The Asphalt Jungle (1950)

Recensie The Asphalt Jungle CinemagazineRegie: John Huston | 112 minuten | misdaad, drama | Acteurs: Sterling Hayden, Louis Calhern, Jean Hagen, James Whitmore, Sam Jaffe, John McIntire, Marc Lawrence, Barry Kelley, Anthony Caruso, Teresa Celli, Marilyn Monroe, William ‘Wee Willie’ Davis, Dorothy Tree, Brad Dexter, John Maxwell

De moeder aller ‘caper’-films, zo wordt ‘The Asphalt Jungle’ (1950) vaak genoemd. De misdaadfilm van John Huston is inderdaad een blauwdruk voor de vele spannende misdaadfilms waarin de beroving van een bank, museum of casino centraal staat. Maar ‘The Asphalt Jungle’ staat ook bekend als de eerste film waarin het publiek kennismaakt met Marilyn Monroe en waarin ze, ondanks haar beperkte schermtijd van alles bij elkaar slechts een minuut of drie, een onuitwisbare indruk maakte en de basis legde voor haar roemruchte sterrendom. Wat minder mensen weten is dat ‘The Asphalt Jungle’ ook voor een andere grote filmster de definitieve doorbraak betekende: Sterling Hayden. Al wilde hij zelf van al die roem niets weten. Hayden was een filmster tegen wil en dank, die zich altijd laatdunkend uitliet over zijn eigen werk.
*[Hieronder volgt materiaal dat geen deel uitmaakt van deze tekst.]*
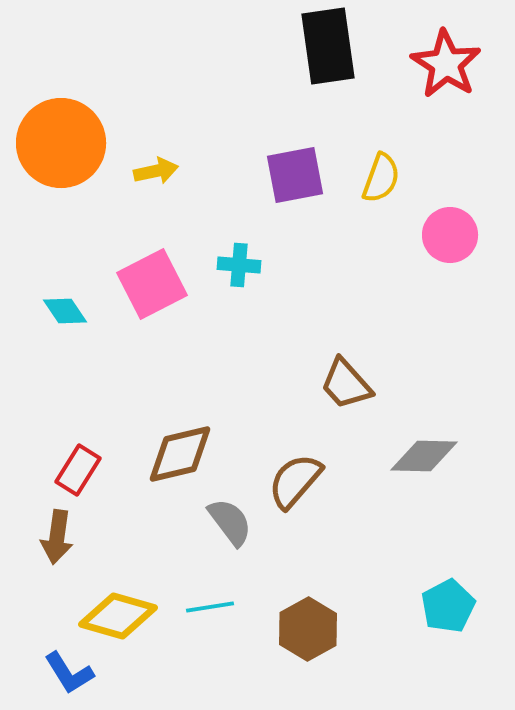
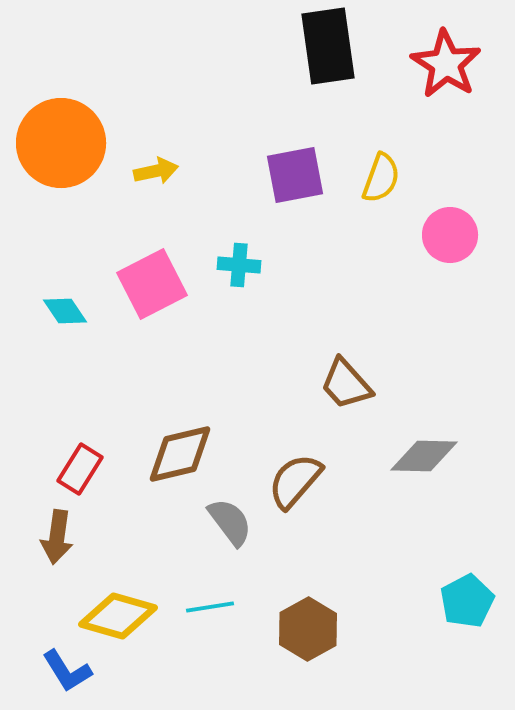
red rectangle: moved 2 px right, 1 px up
cyan pentagon: moved 19 px right, 5 px up
blue L-shape: moved 2 px left, 2 px up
Eigenlijk zat hij veel liever op zee, als kapitein van een schip. Om zijn vaartuigen te bekostigen, besloot hij op aandringen van een vriend audities te doen. Met zijn indrukwekkende gestalte (1,94 meter lang, stoere blik, gespierd lijf en een goede kop met blond haar) werd hij vervolgens door Paramount gelanceerd als ‘de mooiste man van het witte doek’. Hayden heeft er nooit een geheim van gemaakt dat hij puur voor het geld films bleef maken. “Als ik genoeg geld zou hebben, zou ik alle negatieven van mijn films opkopen en ze in de fik steken”, zei hij ooit. Voor iemand die eigenlijk niet van het vak hield, heeft Hayden een prachtige carrière opgebouwd. Zo werkte hij onder meer met Stanley Kubrick (‘The Killing’, 1956 en ‘Dr. Strangelove’ (1964)), Francis Ford Coppola (‘The Godfather’, 1972), Robert Altman (‘The Long Goodbye’, 1973) en Bernardo Bertolucci (‘1900’, 1976).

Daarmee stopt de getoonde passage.